Hengeler Mueller advises TUI on recapitalisation of Hapag Lloyd

18. December 2009

The shareholders of Hapag Lloyd AG have concluded an agreement on a comprehensive package of stabilisation measures for the container shipping line, which had been experiencing liquidity and revenue difficulties as a result of the global economic crisis.

The banks are providing a new EUR 1.2 billion credit facility secured through federal and state guarantees. In this context, the shareholders, the Hamburg-based “Albert Ballin” consortium and TUI, are providing EUR 923 million in new equity and hybrid capital funding as a means of strengthening Hapag Lloyd’s equity capital basis.

In addition to the initial support measure in July 2009, the EUR 315 million acquisition of Hapag-Lloyd’s stake in the Container Terminal Altenwerder (CTA) by TUI, the City of Hamburg and Signal Iduna, there will now be a EUR 285 million cash capital increase in two tranches undertaken by TUI and Albert Ballin. The shareholders will, moreover, convert loans that have already been granted into equity. Further loans granted by TUI will be restructured in order to take full account of the conditions set by the German government and of the interests of both Hapag-Lloyd and TUI.

Specifically, TUI will convert loans that have already been granted totalling EUR 700 million into hybrid capital. TUI can convert EUR 350 million of this amount into shareholder stakes as of 2011. TUI’s share in Hapag-Lloyd would amount to a maximum of 49.9 percent if the conversion rights were to be exercised. The Hamburg consortium has immediate call options for the new shares.

In order to meet the requirements of the German government and banking syndicate, moreover, the 25.1 percent stake in CTA will be reincorporated into the Hapag Lloyd Group. In this respect, TUI will convert its EUR 215 million share in the purchase price of CTA into hybrid capital.

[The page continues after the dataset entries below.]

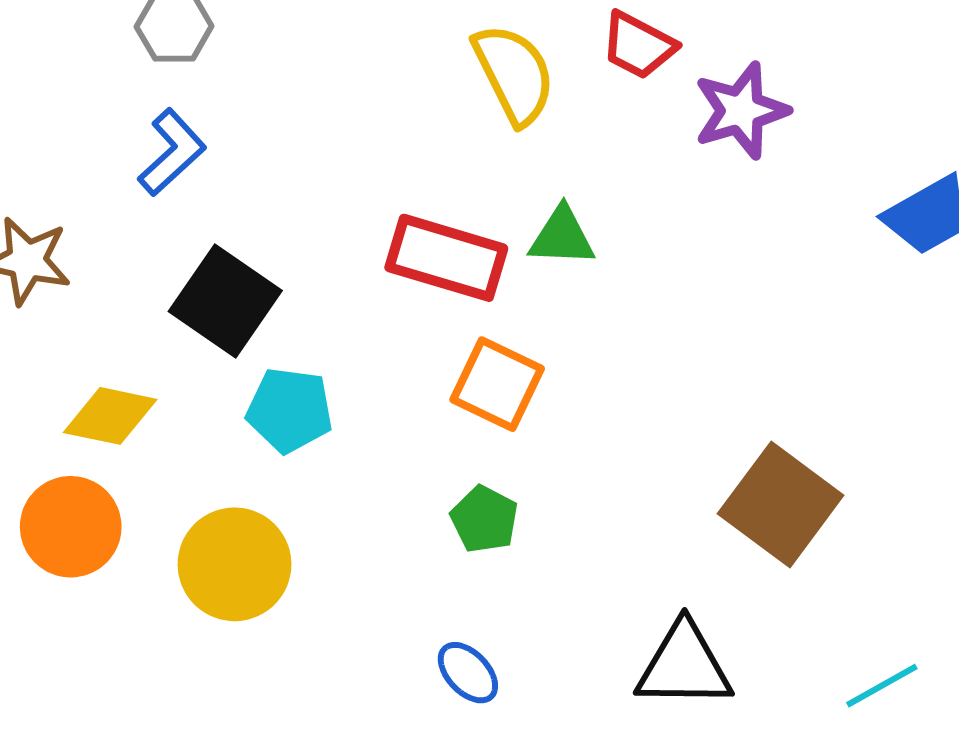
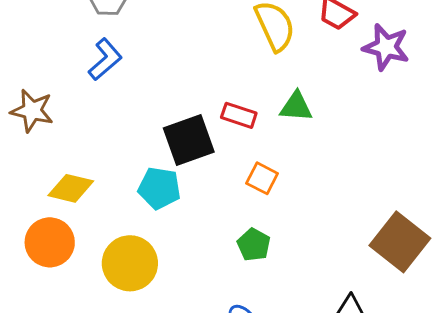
purple star: (741, 111) -> (386, 47), turned 30
red rectangle: (446, 258) -> (239, 115), size x0.6
black square: (225, 301) -> (189, 140), moved, turned 34
orange square: (497, 384) -> (262, 178), size x0.7

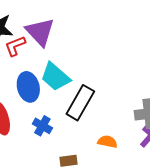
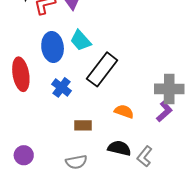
cyan trapezoid: (55, 77) -> (81, 40), size x0.7

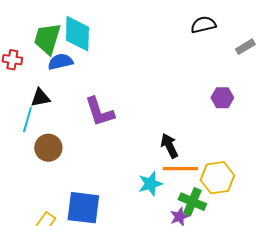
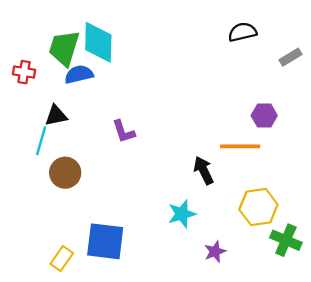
purple L-shape: (99, 112) -> (124, 132), size x0.7
orange line: (180, 169) -> (240, 146), moved
green cross: (192, 202) -> (286, 240), moved

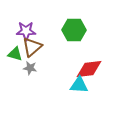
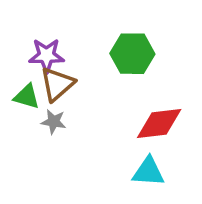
cyan triangle: (79, 85) -> (148, 172), moved

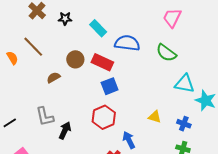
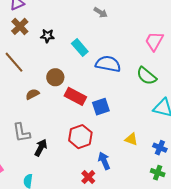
red rectangle: (102, 62) -> (75, 96), moved
blue square: (110, 86) -> (101, 107), moved

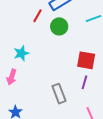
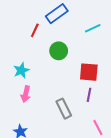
green circle: (59, 26) -> (59, 51), moved
pink arrow: (12, 77) -> (26, 94), moved

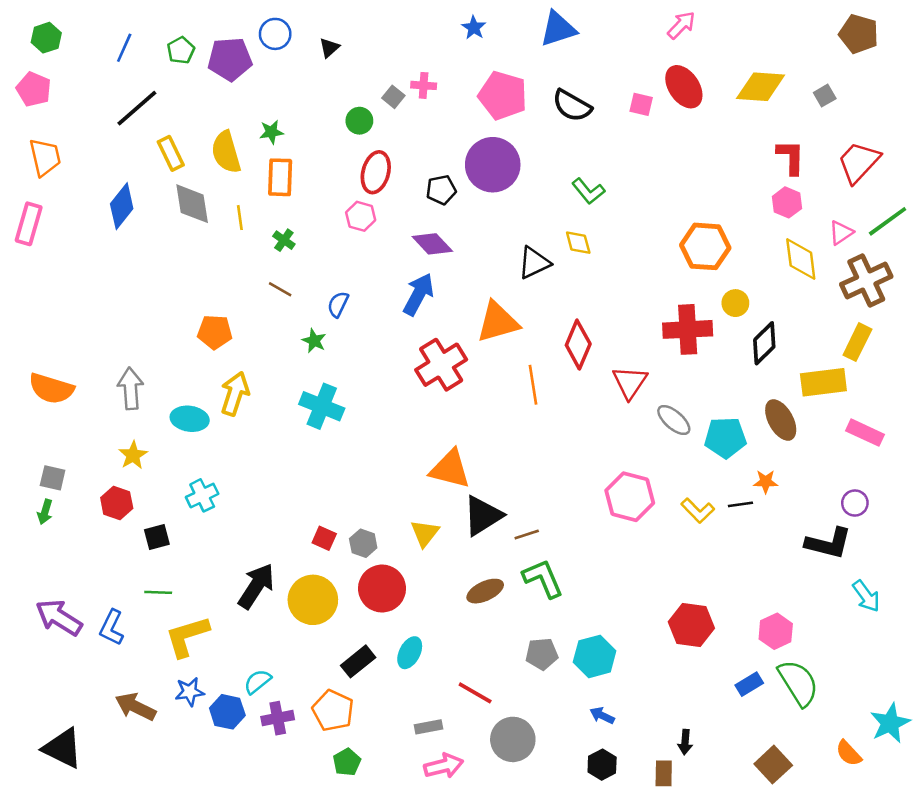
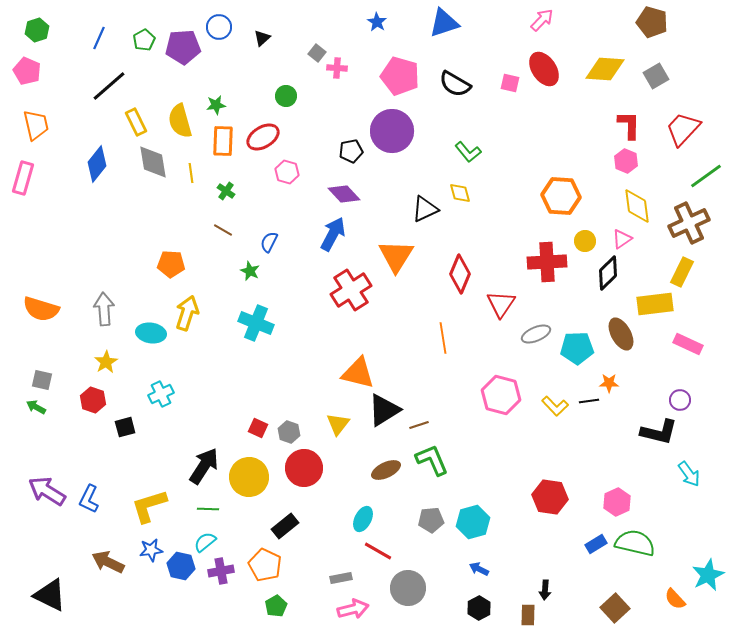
brown pentagon: (859, 34) -> (652, 22), moved
gray square: (825, 96) -> (656, 76), size x1.4
gray square: (393, 97) -> (317, 53), moved
red ellipse: (376, 172) -> (263, 137), moved, turned 44
pink triangle: (841, 233) -> (622, 239), moved
orange triangle: (498, 322) -> (396, 256), turned -42
orange line: (533, 385) -> (443, 338), moved
gray ellipse: (674, 420) -> (536, 334), turned -64
green arrow: (45, 512) -> (36, 407), turned 102
green line: (158, 592) -> (208, 509), moved
cyan ellipse: (410, 653) -> (363, 519), moved
green semicircle: (798, 683) -> (635, 543), turned -45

Hengeler Mueller provided comprehensive advice to TUI AG on the preparation and implementation of stabilisation and recapitalisation measures from July to December 2009. The Hengeler Mueller team was led by partner Hans-Jörg Ziegenhain (Corporate/M&A, Munich) and included partners Hendrik Haag (Financing/Hybrid Capital, Frankfurt), Daniel Wiegand (Corporate/M&A, Munich) and Daniel Kress (Restructuring, Frankfurt) as well as associates Daniel Halmer, Alexander Ego (both Munich) and Kolja Stehl (Frankfurt).